Frooxius commented 7 months ago

@RevenantX We use Unrealiable/Sequenced for what we can - continuously changing poses, voice data and so on.

However we have other type of changes, which require reliable transmission, because they are various delta changes to the state of the world - they can be random and they need to happen in the right order as well. This normally works well for our purposes, but the transmission throughput degrades with latency, which is the primary issue we're having.

TCP socket is not suitable our purposes for two main reasons. One it's generally not recommended to mix both UDP and TCP (e.g.: https://gamedev.stackexchange.com/questions/165392/will-tcp-really-affects-udp-if-used-in-different-context and https://gamedev.stackexchange.com/questions/120115/does-it-make-sense-to-use-both-tcp-and-udp-at-once) and second, UDP allows for hole punching, but TCP not as much.

RevenantX commented 7 months ago

@Frooxius you can check https://github.com/RevenantX/LiteEntitySystem/ it uses ReliableOrdered only for BaseState (full game state).
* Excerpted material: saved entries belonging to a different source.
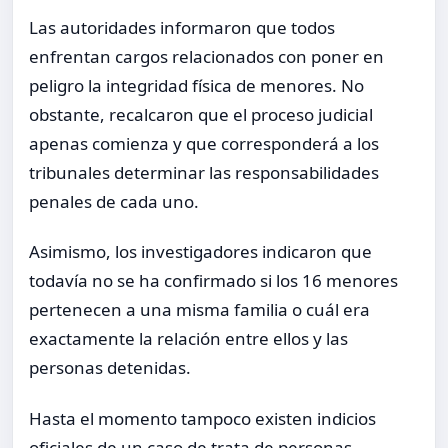
Las autoridades informaron que todos
enfrentan cargos relacionados con poner en
peligro la integridad física de menores. No
obstante, recalcaron que el proceso judicial
apenas comienza y que corresponderá a los
tribunales determinar las responsabilidades
penales de cada uno.
Asimismo, los investigadores indicaron que
todavía no se ha confirmado si los 16 menores
pertenecen a una misma familia o cuál era
exactamente la relación entre ellos y las
personas detenidas.
Hasta el momento tampoco existen indicios
oficiales de un caso de trata de personas,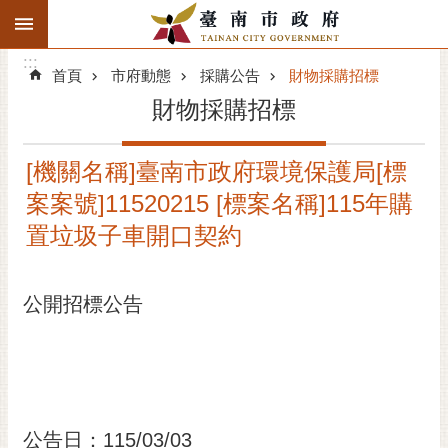
:::
搜
:::
跳到主要內容區塊
尋
:::
進
首頁
市府動態
採購公告
財物採購招標
階
財物採購招標
搜
尋
[機關名稱]臺南市政府環境保護局[標
精彩府城
案案號]11520215 [標案名稱]115年購
市府動態
置垃圾子車開口契約
市府團隊
公開招標公告
主題服務
市政資訊
市民互動
公告日：115/03/03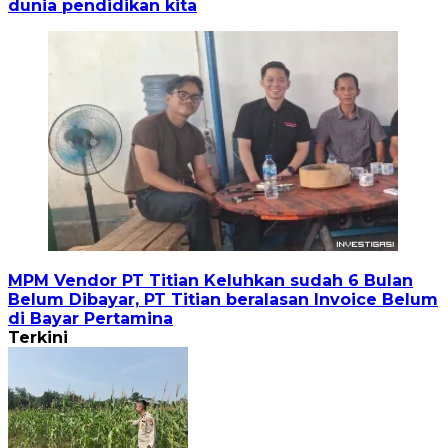
dunia pendidikan kita
MPM Vendor PT Titian Keluhkan sudah 6 Bulan
Belum Dibayar, PT Titian beralasan Invoice Belum
di Bayar Pertamina
Terkini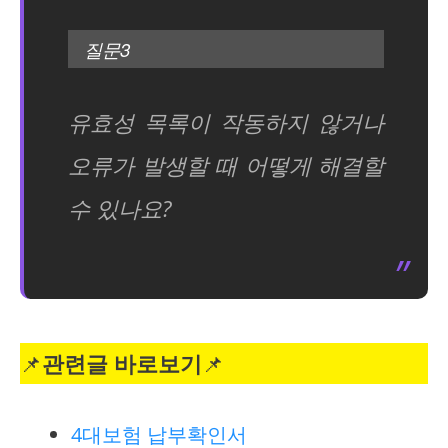
질문3
유효성 목록이 작동하지 않거나
오류가 발생할 때 어떻게 해결할
수 있나요?
📌
관련글 바로보기
📌
4대보험 납부확인서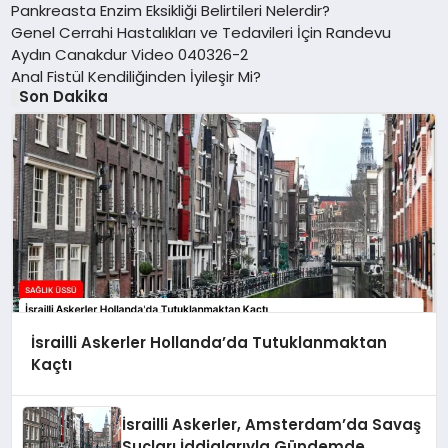
Pankreasta Enzim Eksikliği Belirtileri Nelerdir?
Genel Cerrahi Hastalıkları ve Tedavileri İçin Randevu
Aydın Canakdur Video 040326-2
Anal Fistül Kendiliğinden İyileşir Mi?
Son Dakika
İsrailli Askerler Hollanda’da Tutuklanmaktan
Kaçtı
İsrailli Askerler, Amsterdam’da Savaş
Suçları İddialarıyla Gündemde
And later Unreliable for delta states (that include rpcs). So you can achieve reliability without using ReliableOrdered in much better way. User input also sent to server as Unreliable

emrys90 commented 7 months ago

+1 for sliding window scale

Frooxius commented 7 months ago

@RevenantX Unfortunately that approach is not applicable for our project, because we need to synchronize complex state changes of data model.

I am not really looking here for suggestions for alternate approaches and workarounds for our project to get around this issue, we do what we can on our end there.

My main interest was if there are any plans to work on this issue to improve the networking performance, especially with higher latency between endpoints?